• **WHAT YOU HAVE TO DO**:
Going through the data below, please show each line containing the string "viewBox".

• **RECORDS PROVIDED**:
____________________

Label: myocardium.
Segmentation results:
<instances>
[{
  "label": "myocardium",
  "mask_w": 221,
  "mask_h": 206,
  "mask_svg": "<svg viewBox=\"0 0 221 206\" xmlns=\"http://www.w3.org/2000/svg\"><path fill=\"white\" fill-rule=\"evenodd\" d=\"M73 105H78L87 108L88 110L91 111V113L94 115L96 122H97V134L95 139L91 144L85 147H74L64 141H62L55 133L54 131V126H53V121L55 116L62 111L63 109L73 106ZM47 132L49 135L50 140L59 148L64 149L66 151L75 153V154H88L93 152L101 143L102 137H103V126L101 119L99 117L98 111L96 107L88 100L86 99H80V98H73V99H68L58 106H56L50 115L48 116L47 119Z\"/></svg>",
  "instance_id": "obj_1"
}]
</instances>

____________________

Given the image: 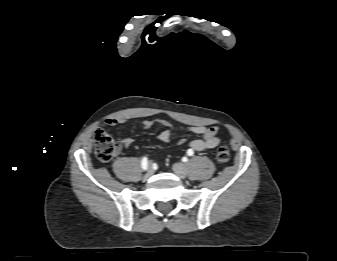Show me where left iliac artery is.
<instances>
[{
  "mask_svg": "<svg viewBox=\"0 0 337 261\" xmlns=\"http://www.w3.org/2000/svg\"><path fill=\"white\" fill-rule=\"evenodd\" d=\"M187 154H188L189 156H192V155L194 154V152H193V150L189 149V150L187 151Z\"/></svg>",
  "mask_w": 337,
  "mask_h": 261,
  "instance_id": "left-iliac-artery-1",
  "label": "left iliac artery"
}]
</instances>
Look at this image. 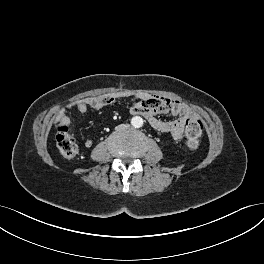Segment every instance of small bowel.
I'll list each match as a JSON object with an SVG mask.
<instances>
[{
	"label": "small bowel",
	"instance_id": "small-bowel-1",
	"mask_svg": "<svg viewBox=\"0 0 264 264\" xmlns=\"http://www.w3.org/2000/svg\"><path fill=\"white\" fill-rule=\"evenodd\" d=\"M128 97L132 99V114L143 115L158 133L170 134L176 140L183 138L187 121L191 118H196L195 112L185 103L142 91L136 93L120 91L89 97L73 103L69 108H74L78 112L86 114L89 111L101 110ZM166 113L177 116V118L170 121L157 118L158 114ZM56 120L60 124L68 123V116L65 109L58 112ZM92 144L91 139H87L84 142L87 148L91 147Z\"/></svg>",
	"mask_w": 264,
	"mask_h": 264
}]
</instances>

____________________

• **YOUR SOLUTION**:
  "mask_svg": "<svg viewBox=\"0 0 221 206\" xmlns=\"http://www.w3.org/2000/svg\"><path fill=\"white\" fill-rule=\"evenodd\" d=\"M73 105H78L87 108L88 110L91 111V113L94 115L96 122H97V134L95 139L91 144L85 147H74L64 141H62L55 133L54 131V126H53V121L55 116L62 111L63 109L73 106ZM47 132L49 135L50 140L59 148L64 149L66 151L75 153V154H88L93 152L101 143L102 137H103V126L101 119L99 117L98 111L96 107L88 100L86 99H80V98H73V99H68L58 106H56L50 115L48 116L47 119Z\"/></svg>",
  "mask_svg": "<svg viewBox=\"0 0 337 261\" xmlns=\"http://www.w3.org/2000/svg\"><path fill=\"white\" fill-rule=\"evenodd\" d=\"M187 154H188L189 156H192V155L194 154V152H193V150L189 149V150L187 151Z\"/></svg>",
	"mask_svg": "<svg viewBox=\"0 0 264 264\" xmlns=\"http://www.w3.org/2000/svg\"><path fill=\"white\" fill-rule=\"evenodd\" d=\"M128 97L132 99V114L143 115L158 133L170 134L176 140L183 138L187 121L191 118H196L195 112L185 103L142 91L136 93L120 91L89 97L73 103L69 108H74L78 112L86 114L89 111L101 110ZM166 113L177 116V118L170 121L157 118L158 114ZM56 120L60 124L68 123V116L65 109L58 112ZM92 144L91 139H87L84 142L87 148L91 147Z\"/></svg>",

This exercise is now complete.